The new pact increases the amount of diamonds that state-owned Okavango Diamond Company (ODC) can sell from Debswana, the mining company jointly owned by De Beers and the Botswana government.

Currently, ODC can sell up to 25% of Debswana’s production. The new framework calls for ODC’s share of Debswana’s production to immediately jump to 30%, increase to 40% in four years, and hit 50% by the contract’s final year, in 2033.

Paul Rowley, De Beers’ executive vice president of diamond trading, tells JCK the contract is a “win-win.”

“The win for us is the fact that there’s a continuity of supply to the industry. It has really relieved many people that this is not just a 10-year sales agreement, but, perhaps even more importantly, we have a 25-year mining lease. So that will be another 30 years of steady supply, and that’s great for everyone.”

Still, the new arrangement could hit De Beers’ bottom line. Currently Debswana sells its goods to Diamond Trading Company Botswana (DTCB), which is also a 50-50 partnership between De Beers and the government.

Both ODC and De Beers buy goods from Diamond Trading Company Botswana at a fixed percentage off what’s called their “standard selling value,” which is based on the De Beers price book. De Beers Global Sightholder Sales then sells its percentage of the diamonds to its clients at full price-book value.

Though De Beers isn’t getting zero for goods sold by the Botswana government (and vice versa), it won’t get as much as if it sold them itself. Okavango generally sells by tender, so it may get more for its goods than if they were sold by De Beers—though it’s possible in a bad market it might get less.

The wrangling over the percentage sold by ODC—which Botswana officials highlighted in a New York Times story one day before the contract was announced—wasn’t just about money, Rowley says, but “Botswana wanting to get more involved in the diamond value chain.”

Having access to one-half of Debswana’s supply will make Okavango a far bigger player in the industry. Rowley says he expects it to contribute to industry marketing through groups like the Natural Diamond Council (NDC).

“We’ve heard loud and clear they want to play their part, not just through their relationship with De Beers but also along the entire value chain, whether that’s through NDC or other initiatives,” says Rowley.

Emma Peloetlets, permanent secretary to Botswana’s president, Mokgweetsi Masisi, told state TV that the gradual phase-in makes sense from ODC’s perspective. “We will take it bit by bit, because if we just do that all at once without a proper plan about how to sell the diamonds, the price in the market would fall,” she said, according to Bloomberg.

Rowley says that while De Beers will eventually have fewer Botswana goods to sell, the company’s overall volume won’t necessarily decrease. “Ten years is a long time,” he says. “We’ll see [South African mine] Venetia come back strongly in that period of time, and we’re looking at other exploration opportunities in the future—and some of those, hopefully, the Botswana government will look to joint venture with us on.”

Regarding beneficiation, Rowley says that both De Beers and Botswana will probably continue to insist on bigger goods be cut in Botswana. “We sold just under $1.1 billion worth of goods into [Botswana] beneficiation last year,” he says. “It’s likely we will continue to look at supplying similar amounts into the future.”

One of the more surprising aspects of the deal is the creation of a Diamonds for Development Fund, meant to diversify Botswana’s economy. This will be seeded with an up-front investment by De Beers of $75 million, which could reach up to $750 million over 10 years. De Beers will be a member of the organization’s board of trustees.

“The fund is very much about, how does Botswana move beyond diamonds?” says Rowley. “Energy is a great [opportunity], tourism, agriculture and farming. It’s a great opportunity to create thousands of jobs.”

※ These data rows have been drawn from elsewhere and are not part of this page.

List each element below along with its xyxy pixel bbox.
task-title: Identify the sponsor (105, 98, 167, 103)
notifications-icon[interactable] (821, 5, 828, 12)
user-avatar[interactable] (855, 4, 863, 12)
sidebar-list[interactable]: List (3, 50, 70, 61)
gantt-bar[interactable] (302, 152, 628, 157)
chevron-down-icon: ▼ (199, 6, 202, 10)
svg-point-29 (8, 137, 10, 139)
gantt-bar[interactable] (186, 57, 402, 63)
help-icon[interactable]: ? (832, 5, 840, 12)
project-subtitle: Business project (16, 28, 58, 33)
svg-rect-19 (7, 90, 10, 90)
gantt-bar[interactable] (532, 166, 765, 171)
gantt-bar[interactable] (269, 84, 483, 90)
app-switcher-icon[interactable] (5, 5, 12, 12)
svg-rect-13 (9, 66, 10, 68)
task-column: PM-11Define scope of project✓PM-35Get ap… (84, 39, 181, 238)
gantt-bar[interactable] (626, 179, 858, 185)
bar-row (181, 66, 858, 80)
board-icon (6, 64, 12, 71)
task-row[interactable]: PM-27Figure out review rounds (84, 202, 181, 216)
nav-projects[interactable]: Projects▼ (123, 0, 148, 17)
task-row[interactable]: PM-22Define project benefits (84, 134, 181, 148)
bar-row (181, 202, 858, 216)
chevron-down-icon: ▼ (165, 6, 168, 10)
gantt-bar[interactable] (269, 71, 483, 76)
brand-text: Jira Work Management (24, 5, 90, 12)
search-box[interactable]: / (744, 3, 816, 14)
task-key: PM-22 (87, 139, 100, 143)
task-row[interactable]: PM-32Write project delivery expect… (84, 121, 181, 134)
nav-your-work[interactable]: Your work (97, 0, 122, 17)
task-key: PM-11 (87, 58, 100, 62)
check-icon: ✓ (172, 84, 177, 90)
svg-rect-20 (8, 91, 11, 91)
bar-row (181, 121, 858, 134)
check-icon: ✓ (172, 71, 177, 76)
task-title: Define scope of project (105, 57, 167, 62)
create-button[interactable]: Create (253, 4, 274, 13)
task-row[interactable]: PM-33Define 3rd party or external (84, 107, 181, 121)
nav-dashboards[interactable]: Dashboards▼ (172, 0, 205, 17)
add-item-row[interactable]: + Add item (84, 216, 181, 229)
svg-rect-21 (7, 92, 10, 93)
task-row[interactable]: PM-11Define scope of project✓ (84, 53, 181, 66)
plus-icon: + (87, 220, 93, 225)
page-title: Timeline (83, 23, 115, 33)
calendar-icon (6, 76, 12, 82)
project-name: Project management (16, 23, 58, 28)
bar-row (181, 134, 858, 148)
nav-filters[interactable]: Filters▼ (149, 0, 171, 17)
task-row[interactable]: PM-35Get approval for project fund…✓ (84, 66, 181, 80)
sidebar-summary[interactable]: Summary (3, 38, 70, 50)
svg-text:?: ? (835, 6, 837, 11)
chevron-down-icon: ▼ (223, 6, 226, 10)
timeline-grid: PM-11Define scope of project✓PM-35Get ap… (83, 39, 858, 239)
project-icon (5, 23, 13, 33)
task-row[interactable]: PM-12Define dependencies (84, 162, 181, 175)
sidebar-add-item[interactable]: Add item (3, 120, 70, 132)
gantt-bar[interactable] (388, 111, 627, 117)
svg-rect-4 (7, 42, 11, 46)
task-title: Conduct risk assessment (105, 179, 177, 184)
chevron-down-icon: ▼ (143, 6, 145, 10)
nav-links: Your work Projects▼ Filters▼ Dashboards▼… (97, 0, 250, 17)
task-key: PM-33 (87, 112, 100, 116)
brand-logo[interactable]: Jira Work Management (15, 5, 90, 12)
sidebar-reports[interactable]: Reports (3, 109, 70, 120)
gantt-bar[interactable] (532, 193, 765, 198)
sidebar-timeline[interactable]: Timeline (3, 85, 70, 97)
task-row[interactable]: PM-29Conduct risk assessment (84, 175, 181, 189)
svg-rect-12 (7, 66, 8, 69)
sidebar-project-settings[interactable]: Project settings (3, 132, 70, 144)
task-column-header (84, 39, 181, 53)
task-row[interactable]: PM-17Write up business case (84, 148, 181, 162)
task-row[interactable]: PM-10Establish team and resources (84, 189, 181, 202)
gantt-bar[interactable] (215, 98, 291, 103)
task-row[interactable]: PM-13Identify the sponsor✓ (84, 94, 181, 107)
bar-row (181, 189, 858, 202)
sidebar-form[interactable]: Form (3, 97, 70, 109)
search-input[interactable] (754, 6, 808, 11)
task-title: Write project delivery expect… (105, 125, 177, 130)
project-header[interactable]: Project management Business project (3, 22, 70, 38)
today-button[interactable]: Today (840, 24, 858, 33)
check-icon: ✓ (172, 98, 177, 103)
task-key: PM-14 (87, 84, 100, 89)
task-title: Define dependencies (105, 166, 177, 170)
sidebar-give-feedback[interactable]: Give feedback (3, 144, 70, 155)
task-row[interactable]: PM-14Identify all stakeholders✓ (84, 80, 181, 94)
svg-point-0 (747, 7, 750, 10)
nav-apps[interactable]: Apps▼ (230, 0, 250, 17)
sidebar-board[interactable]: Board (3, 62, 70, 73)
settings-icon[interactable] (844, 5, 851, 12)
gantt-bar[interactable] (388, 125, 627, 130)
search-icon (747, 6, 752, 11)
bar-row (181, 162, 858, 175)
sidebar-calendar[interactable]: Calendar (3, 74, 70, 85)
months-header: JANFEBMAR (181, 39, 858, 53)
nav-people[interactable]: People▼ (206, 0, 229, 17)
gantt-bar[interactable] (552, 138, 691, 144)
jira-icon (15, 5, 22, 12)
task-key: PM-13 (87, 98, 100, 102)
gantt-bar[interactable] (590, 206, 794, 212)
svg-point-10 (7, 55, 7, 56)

There have been signs that De Beers might be diversifying as well. The announcement of the deal came less than two weeks De Beers’ Lightbox brand started selling engagement rings—timing that some in the industry thought auspicious.

“The government of Botswana, and the governments of all our partners, were fully involved in the thinking behind what is a very small pilot,” Rowley says. “Lightbox is about making sure that the consumer understands the difference between [natural and lab-grown diamonds], and this pilot is a part and parcel of doing that.”

In April, De Beers cochair Bruce Cleaver suggested that De Beers’ decision to possibly invest billions in an expansion of Botswana’s Jwaneng mine was contingent on a successful conclusion to the negotiations.

Rowley says a final decision on any expansion is up to Debswana’s board, but adds, “We don’t sign a 25-year mining lease without the intention to invest.”

The joint communique announcing the deal was sent to JCK on July 1 at 12:25 a.m. Botswana time, less than half an hour after the two parties’ 2011 deal was set to expire. It said the new agreement was not finalized, so the two parties will continue to be governed by the terms of the most recent sales agreement.

But Rowley says this is more than another extension. “We have signed the main principles of this agreement. The extension is there to conclude the details.  That we’ll do in the coming weeks, possibly months.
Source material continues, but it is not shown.